In der Welt des Sozialkreditsystems gibt es qualifizierte Social-Berater, die eine realistische Prognose in der Beliebtheitsskala machen und Tipps für mehr Wertschätzung und Charisma weitergeben. So will Lacie ihre Chance nutzen und durch angesehene „hohe Tiere der Beliebtheit“ aufsteigen. Es ergibt sich, dass ihre alte „Freundin Nay-Nay“ Hochzeit feiert und sie als Trauzeugen angefragt wurde. Die perfekte Möglichkeit um höhere Punkte zu erreichen.

So geht die Folge in eine Art Road-Trip über, in dem Lacie versucht die Hochzeit pünktlich zu erreichen. Mit Eskapaden am Flughafen, polizeilichem Punkteabzug auf Zeit, schlechteren Mietwagen aufgrund der Bewertung und immer weniger werdende Privilegien in der Gesellschaft fängt der Teufelskreis an und so verliert verkommt sie von einer 4,2 zu einer 1,4. Nun, mit dem vergleichbaren Social-Scores eines Verbrechers, erkennt sie wie schwachsinnig dieses System doch ist und dreht durch, wobei sie mit dem Ende der Folge endlich wieder wahre authentische Freude empfinden kann und darf, während sie mit einem anderen „gesellschaftlich Abgedrifteten“ ein Streitgefecht mit vielen kreativen Beleidigungen im Gefängnis führt.

Fazit:

Diese Folge, und generell das logische Nachdenken über ein Sozialkreditsystem zeigt auf, wie schrecklich solch eine Welt wäre. Zumindest für mich, wobei ich denke, dass sich viele dieser Meinung anschließen können.

Eine Welt, die von unauthentischer Phrasenschwingung, halbherzig gemeinten Floskeln, scheinheiliger Freundlichkeit, erlogene Wahrheiten und falscher Freude dominiert wird, ist keine Welt oder besser gesagt Gesellschaft, die sich in irgendeiner Weise noch positiv nenne kann.
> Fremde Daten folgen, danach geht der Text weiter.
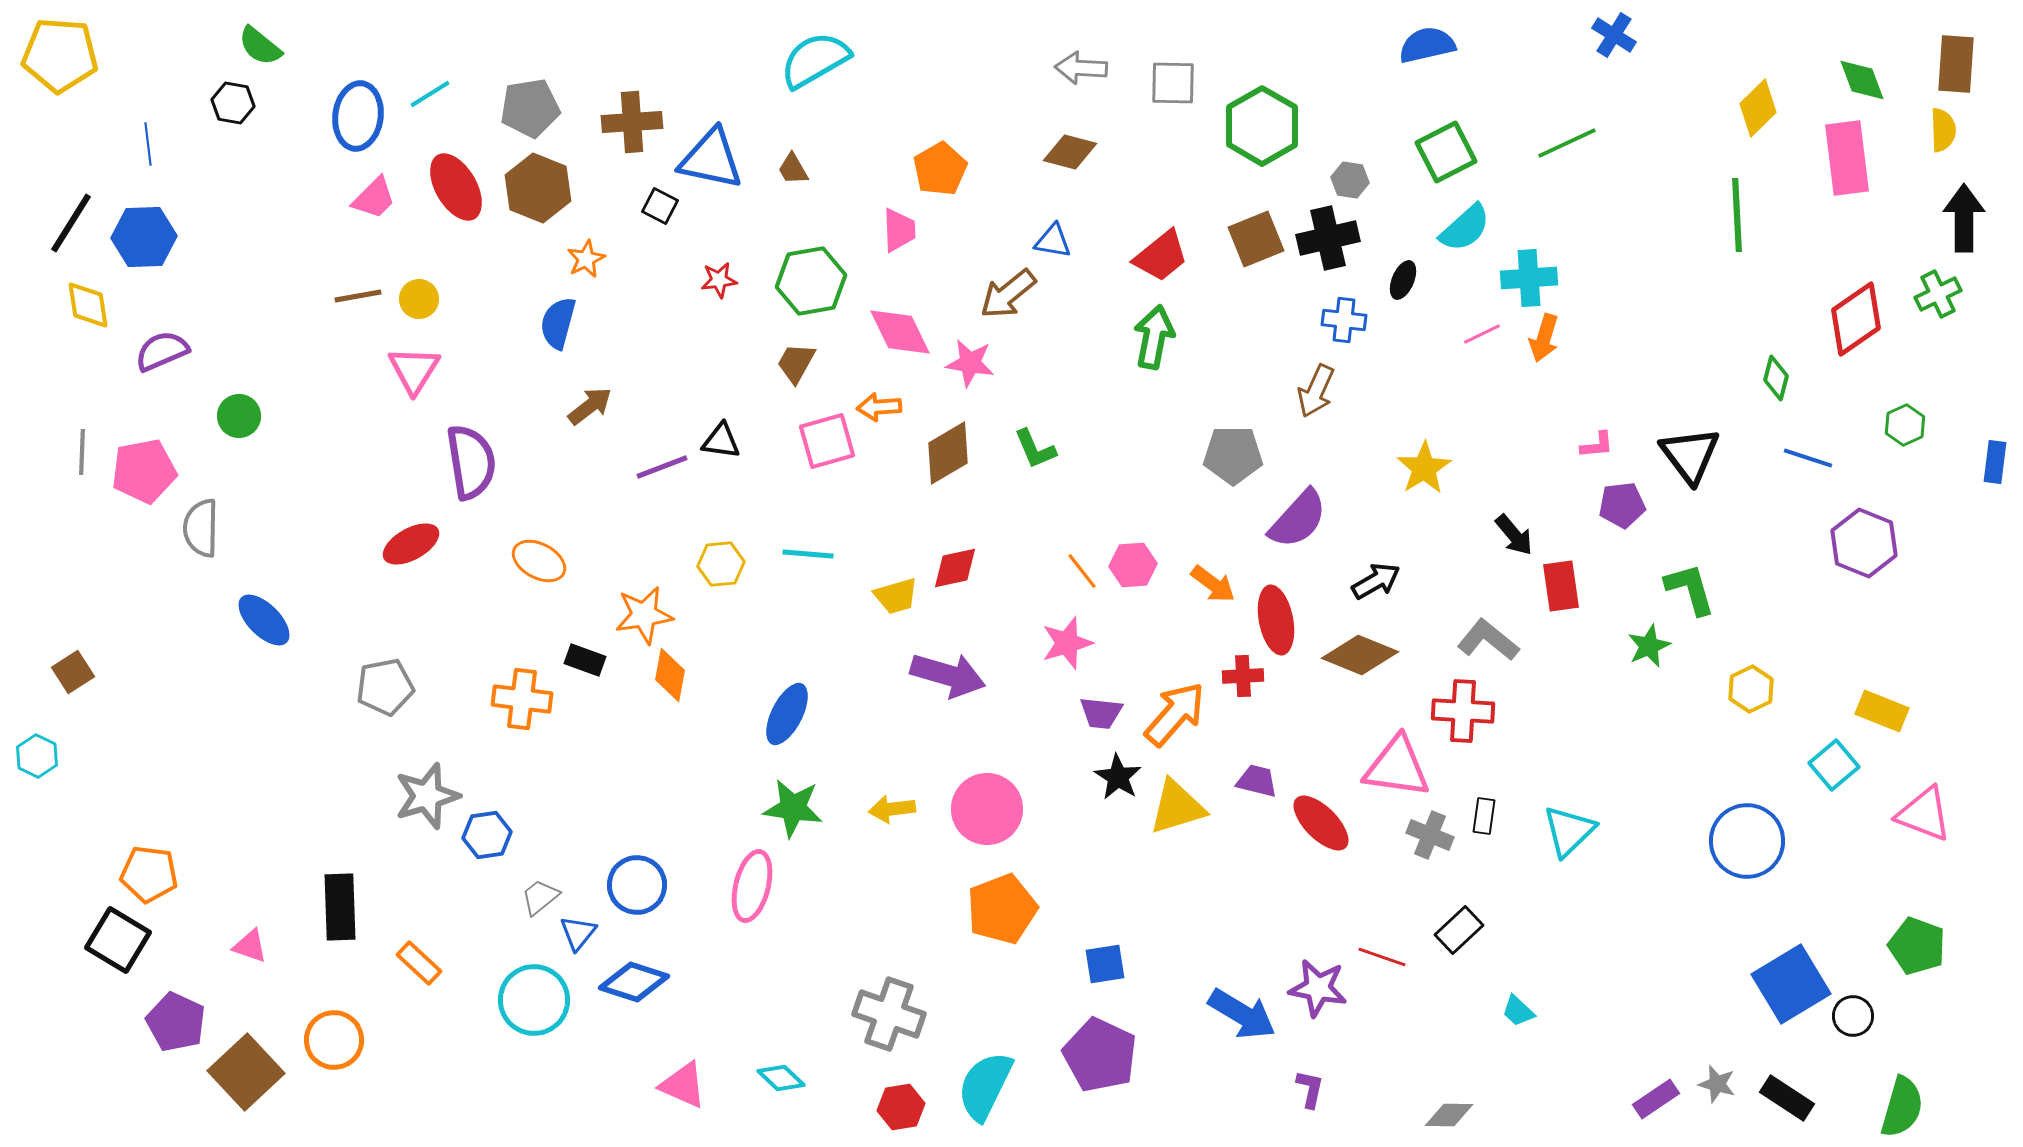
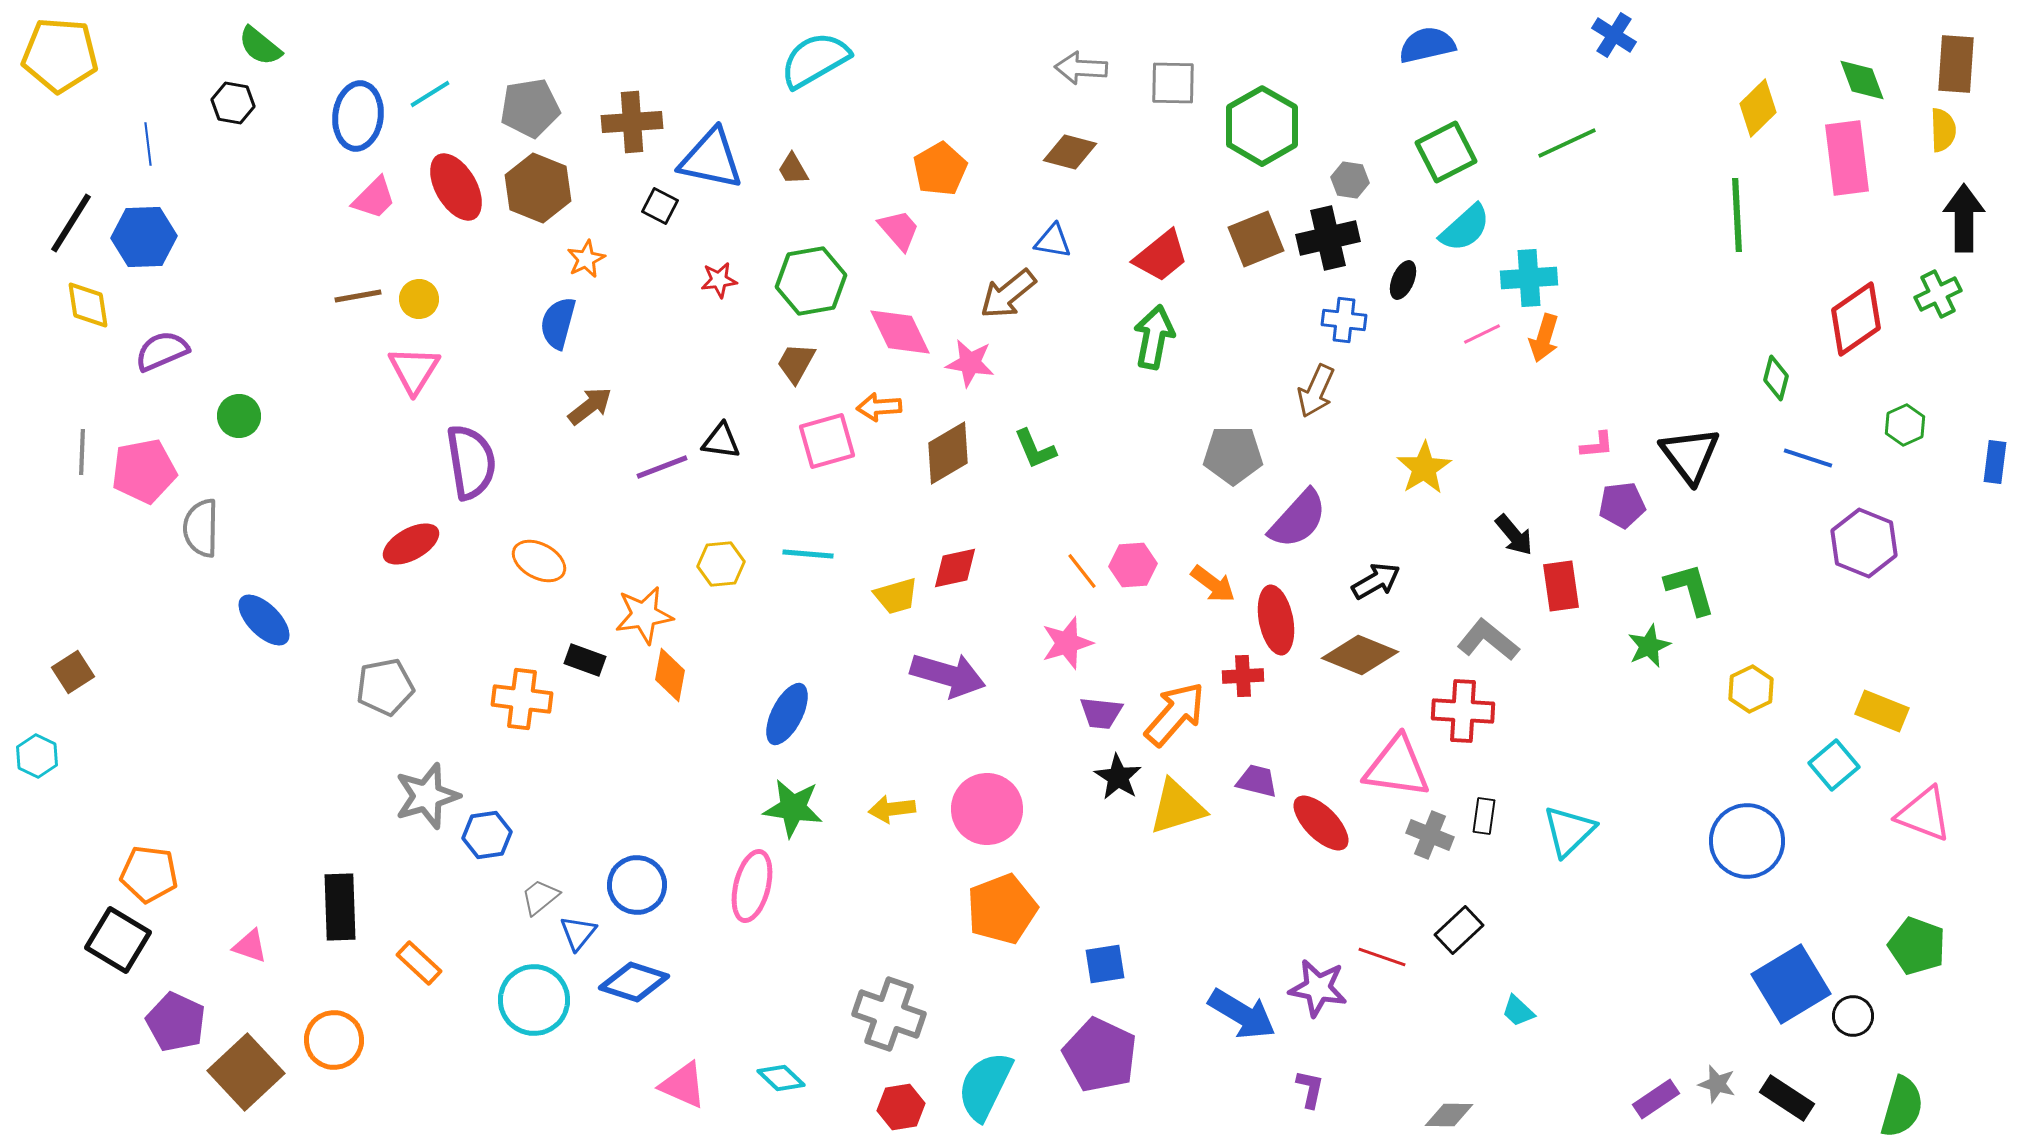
pink trapezoid at (899, 230): rotated 39 degrees counterclockwise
Authentizität und Ehrlichkeit sind zwei der wichtigsten Güter die wir als Menschen besitzen und sollten bewahrt werden. Wir sind mit einem Fuß schon im Grab der Scheinheiligkeit. Mit bearbeiteten Bildern auf Instagram, künstlich hergerichteten Essensposts auf Facebook und einer passiven, interessenloser Kommunikation, die auf Objektivität aufgebaut ist sind wir in unserer heutigen Gesellschaft häufig bereits in so einem sozialen Bewertungssystem. Wir können von Glück reden, dass die Politik bisher nur bedingt Vor- und Nachteile für höher angesehene Menschen zulässt und ein modernes 1984 wenigstens hier in Deutschland nur bei einem Fünftel der Bevölkerung befürwortet wird. Doch wenn Social Media weiterhin so beliebt bleibt (was es wird) und die Technik fortschrittlicher wird (was der Fall ist), dann ist die Wahrscheinlichkeit gar nicht mal so gering, dass wir am Ende mit oder ohne Social Scoring in einem Wertesystem der Scheinheiligkeit ankommen werden.

Schöne Grüße einer (hochwahrscheinlichen) 1,8!